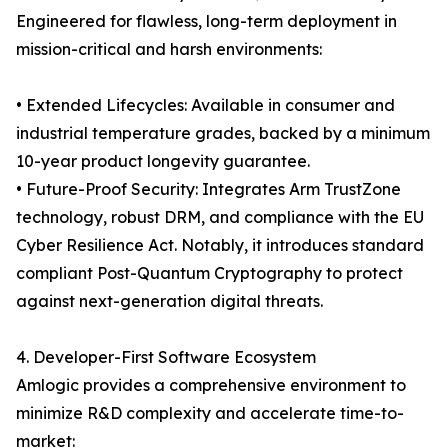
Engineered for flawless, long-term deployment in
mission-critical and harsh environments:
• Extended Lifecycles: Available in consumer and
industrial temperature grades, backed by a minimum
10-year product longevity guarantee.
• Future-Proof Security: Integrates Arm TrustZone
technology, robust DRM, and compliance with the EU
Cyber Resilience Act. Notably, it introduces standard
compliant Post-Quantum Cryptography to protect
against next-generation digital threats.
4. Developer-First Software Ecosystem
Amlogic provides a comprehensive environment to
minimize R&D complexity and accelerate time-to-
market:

———

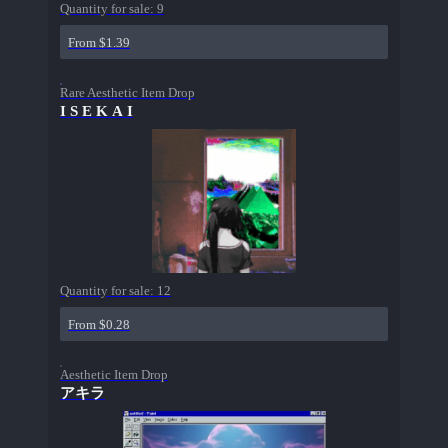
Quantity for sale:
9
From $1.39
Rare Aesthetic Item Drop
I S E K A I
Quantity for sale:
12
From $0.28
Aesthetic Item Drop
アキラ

———

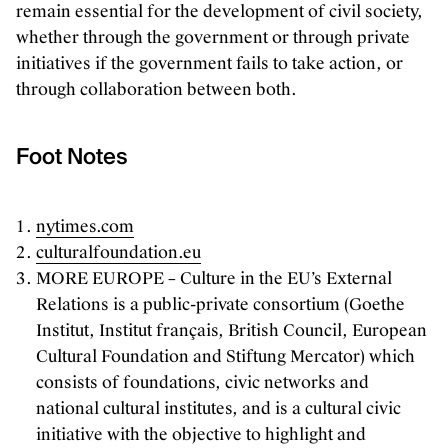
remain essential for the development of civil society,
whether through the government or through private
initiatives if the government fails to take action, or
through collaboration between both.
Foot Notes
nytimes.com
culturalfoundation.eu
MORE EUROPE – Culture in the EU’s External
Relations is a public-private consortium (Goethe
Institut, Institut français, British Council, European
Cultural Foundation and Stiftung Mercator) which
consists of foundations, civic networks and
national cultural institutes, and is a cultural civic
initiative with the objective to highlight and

———

TASK BRIEF
Copy the lines above exactly, beginning at the line that has "national cultural institutes, and" and stopping after the line that has "initiative with the", and omit the rest.

PROBLEM SOLUTION
national cultural institutes, and is a cultural civic
initiative with the objective to highlight and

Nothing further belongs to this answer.